_Activity_:
When you reach the line that contains "Постоянное давление жидкости" in the data below, start reproducing lines exactly, and stop after the line that contains "Clooney. Taylor Swift. John Legend. Eminem.".

[Recorded data]
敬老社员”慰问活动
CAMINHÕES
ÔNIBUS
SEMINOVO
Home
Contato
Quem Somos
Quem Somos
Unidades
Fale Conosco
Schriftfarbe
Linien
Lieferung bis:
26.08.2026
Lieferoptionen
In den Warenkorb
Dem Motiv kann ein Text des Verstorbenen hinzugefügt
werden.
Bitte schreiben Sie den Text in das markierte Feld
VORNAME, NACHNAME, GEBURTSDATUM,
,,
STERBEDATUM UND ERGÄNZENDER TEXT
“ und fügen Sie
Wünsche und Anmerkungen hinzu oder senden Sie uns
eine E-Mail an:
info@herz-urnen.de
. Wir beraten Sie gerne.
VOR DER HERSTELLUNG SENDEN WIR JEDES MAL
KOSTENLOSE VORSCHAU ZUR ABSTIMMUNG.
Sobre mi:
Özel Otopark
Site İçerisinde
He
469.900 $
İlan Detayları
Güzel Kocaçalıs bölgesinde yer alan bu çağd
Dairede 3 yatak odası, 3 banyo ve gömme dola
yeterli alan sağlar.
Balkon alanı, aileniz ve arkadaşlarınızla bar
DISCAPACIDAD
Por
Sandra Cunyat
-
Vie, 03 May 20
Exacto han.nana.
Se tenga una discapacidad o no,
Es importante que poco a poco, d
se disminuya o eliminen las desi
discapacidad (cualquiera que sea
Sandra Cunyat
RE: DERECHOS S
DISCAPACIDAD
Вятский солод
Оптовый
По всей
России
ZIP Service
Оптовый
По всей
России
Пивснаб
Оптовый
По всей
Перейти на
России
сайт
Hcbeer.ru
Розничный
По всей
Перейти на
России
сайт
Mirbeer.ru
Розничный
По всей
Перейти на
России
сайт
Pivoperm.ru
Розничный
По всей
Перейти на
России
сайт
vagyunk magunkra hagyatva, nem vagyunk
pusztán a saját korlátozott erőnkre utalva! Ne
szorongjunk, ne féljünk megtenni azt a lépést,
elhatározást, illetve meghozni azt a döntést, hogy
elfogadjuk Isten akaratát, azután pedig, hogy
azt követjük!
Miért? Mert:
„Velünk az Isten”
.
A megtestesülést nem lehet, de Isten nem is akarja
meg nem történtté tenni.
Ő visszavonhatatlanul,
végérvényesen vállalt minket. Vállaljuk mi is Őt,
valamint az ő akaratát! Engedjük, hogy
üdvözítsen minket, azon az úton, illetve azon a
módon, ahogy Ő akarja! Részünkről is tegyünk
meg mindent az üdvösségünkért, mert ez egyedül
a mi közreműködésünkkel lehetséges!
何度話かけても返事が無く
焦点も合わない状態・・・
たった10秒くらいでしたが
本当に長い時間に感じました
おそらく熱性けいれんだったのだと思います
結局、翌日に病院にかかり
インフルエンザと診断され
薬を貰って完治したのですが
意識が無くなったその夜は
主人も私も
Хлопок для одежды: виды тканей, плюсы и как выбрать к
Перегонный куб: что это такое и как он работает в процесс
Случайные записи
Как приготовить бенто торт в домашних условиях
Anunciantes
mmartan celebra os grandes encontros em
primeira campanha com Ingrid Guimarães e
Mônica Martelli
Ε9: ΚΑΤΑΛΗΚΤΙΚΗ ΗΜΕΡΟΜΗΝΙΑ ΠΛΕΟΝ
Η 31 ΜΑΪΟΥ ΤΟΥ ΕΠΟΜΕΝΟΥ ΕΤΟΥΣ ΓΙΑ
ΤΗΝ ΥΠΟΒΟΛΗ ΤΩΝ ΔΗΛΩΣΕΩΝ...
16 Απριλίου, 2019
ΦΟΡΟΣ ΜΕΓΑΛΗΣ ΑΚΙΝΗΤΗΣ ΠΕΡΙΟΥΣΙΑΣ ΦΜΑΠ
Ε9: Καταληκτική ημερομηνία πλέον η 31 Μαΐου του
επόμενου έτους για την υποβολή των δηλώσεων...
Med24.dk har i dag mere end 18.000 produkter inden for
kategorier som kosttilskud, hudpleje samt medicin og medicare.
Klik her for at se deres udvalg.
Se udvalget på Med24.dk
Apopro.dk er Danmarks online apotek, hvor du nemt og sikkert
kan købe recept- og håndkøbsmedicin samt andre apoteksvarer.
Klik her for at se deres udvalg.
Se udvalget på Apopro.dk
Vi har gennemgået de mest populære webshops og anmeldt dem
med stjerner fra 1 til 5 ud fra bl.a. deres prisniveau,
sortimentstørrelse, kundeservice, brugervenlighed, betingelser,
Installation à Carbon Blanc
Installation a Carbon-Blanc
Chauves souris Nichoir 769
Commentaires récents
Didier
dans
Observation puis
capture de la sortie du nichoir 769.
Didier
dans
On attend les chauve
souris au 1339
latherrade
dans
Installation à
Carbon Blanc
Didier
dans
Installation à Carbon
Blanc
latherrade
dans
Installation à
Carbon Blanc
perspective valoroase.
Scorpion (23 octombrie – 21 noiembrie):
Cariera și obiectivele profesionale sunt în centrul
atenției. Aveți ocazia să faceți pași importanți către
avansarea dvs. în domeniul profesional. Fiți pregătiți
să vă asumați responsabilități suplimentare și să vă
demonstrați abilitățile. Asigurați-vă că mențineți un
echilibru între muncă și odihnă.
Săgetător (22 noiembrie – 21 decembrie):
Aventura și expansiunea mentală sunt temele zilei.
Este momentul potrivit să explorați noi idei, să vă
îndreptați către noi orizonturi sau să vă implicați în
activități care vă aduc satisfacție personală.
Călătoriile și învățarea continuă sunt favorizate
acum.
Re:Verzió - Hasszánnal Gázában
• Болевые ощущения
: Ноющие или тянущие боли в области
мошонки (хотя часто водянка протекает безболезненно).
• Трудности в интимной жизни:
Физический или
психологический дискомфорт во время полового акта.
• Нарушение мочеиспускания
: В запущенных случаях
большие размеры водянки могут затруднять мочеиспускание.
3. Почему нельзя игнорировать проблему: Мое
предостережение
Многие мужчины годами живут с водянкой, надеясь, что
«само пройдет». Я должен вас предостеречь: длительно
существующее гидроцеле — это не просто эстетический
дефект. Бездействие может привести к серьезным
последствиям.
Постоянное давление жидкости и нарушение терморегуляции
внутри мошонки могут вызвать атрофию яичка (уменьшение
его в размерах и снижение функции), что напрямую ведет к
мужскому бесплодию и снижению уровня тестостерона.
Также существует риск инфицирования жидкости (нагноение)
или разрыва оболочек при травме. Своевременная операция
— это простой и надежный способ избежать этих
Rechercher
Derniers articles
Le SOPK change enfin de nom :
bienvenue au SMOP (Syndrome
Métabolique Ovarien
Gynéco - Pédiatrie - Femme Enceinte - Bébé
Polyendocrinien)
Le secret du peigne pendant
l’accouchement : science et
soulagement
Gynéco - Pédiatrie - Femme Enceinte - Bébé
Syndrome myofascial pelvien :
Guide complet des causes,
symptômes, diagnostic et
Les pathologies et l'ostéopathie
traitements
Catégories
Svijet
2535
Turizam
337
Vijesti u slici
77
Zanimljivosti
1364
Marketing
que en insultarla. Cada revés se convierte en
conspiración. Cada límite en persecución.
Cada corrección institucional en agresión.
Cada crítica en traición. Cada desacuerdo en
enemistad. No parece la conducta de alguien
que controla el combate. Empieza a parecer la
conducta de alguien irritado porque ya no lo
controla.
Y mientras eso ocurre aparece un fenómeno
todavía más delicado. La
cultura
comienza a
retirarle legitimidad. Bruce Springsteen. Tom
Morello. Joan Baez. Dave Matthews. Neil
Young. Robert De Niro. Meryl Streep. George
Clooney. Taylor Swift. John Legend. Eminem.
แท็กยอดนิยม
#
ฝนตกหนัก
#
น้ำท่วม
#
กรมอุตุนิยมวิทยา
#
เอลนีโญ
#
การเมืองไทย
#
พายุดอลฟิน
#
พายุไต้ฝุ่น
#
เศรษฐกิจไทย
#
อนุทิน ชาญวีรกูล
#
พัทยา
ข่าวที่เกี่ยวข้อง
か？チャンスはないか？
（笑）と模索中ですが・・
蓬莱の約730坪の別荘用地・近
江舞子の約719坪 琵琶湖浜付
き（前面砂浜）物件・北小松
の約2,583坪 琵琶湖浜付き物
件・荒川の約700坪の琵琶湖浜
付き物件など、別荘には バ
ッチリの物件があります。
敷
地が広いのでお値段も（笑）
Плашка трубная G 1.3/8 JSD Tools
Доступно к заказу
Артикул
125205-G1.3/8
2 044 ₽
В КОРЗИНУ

_Written response_:
Постоянное давление жидкости и нарушение терморегуляции
внутри мошонки могут вызвать атрофию яичка (уменьшение
его в размерах и снижение функции), что напрямую ведет к
мужскому бесплодию и снижению уровня тестостерона.
Также существует риск инфицирования жидкости (нагноение)
или разрыва оболочек при травме. Своевременная операция
— это простой и надежный способ избежать этих
Rechercher
Derniers articles
Le SOPK change enfin de nom :
bienvenue au SMOP (Syndrome
Métabolique Ovarien
Gynéco - Pédiatrie - Femme Enceinte - Bébé
Polyendocrinien)
Le secret du peigne pendant
l’accouchement : science et
soulagement
Gynéco - Pédiatrie - Femme Enceinte - Bébé
Syndrome myofascial pelvien :
Guide complet des causes,
symptômes, diagnostic et
Les pathologies et l'ostéopathie
traitements
Catégories
Svijet
2535
Turizam
337
Vijesti u slici
77
Zanimljivosti
1364
Marketing
que en insultarla. Cada revés se convierte en
conspiración. Cada límite en persecución.
Cada corrección institucional en agresión.
Cada crítica en traición. Cada desacuerdo en
enemistad. No parece la conducta de alguien
que controla el combate. Empieza a parecer la
conducta de alguien irritado porque ya no lo
controla.
Y mientras eso ocurre aparece un fenómeno
todavía más delicado. La
cultura
comienza a
retirarle legitimidad. Bruce Springsteen. Tom
Morello. Joan Baez. Dave Matthews. Neil
Young. Robert De Niro. Meryl Streep. George
Clooney. Taylor Swift. John Legend. Eminem.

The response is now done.